TO DO
The word "Manipal" marks the lines to report; pull each of them from the listing.

SUPPLIED ENTRIES
((

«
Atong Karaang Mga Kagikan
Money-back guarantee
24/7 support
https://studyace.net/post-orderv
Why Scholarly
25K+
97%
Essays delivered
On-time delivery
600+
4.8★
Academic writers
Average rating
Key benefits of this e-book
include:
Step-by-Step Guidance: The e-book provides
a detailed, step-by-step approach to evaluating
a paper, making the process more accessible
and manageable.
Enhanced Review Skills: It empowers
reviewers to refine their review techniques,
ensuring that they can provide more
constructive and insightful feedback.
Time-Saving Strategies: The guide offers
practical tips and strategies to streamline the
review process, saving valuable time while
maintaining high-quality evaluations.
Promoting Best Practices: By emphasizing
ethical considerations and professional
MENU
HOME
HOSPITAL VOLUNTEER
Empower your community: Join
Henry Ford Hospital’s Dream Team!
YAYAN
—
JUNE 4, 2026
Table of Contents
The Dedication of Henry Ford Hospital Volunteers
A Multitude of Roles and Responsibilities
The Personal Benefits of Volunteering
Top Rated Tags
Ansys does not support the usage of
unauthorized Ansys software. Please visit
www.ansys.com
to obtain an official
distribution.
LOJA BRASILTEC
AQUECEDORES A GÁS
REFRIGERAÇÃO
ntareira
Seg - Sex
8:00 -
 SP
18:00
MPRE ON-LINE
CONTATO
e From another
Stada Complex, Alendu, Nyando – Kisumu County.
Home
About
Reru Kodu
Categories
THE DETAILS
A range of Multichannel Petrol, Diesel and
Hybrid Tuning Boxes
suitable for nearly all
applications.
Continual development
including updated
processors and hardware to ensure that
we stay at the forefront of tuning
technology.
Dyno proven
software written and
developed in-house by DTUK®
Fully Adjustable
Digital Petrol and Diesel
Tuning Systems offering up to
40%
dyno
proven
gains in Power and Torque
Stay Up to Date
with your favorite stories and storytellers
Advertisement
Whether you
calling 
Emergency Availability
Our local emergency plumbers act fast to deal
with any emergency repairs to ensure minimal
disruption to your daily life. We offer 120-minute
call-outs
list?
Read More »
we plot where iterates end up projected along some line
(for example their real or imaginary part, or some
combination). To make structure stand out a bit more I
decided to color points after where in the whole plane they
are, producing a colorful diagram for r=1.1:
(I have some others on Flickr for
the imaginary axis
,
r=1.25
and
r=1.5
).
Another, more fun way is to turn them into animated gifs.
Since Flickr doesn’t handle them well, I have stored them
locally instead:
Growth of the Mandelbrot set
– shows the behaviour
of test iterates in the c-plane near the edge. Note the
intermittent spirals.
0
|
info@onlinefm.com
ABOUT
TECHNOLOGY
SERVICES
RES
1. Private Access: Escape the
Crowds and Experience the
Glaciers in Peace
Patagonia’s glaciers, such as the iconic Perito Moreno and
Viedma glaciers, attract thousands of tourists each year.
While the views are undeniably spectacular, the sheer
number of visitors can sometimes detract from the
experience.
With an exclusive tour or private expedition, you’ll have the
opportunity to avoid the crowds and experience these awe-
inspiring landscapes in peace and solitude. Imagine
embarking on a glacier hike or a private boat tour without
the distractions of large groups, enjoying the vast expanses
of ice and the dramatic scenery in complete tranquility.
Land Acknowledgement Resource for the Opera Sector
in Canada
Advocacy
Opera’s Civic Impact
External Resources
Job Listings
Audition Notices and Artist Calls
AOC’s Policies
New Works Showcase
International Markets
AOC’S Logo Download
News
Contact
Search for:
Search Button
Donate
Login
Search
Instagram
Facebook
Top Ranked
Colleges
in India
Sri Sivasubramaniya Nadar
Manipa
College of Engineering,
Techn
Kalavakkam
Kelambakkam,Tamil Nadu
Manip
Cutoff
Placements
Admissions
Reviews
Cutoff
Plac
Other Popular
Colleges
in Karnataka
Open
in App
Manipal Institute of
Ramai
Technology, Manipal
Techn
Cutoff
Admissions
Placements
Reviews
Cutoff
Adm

))

SOLVED EXERCISE
Manipal Institute of
Technology, Manipal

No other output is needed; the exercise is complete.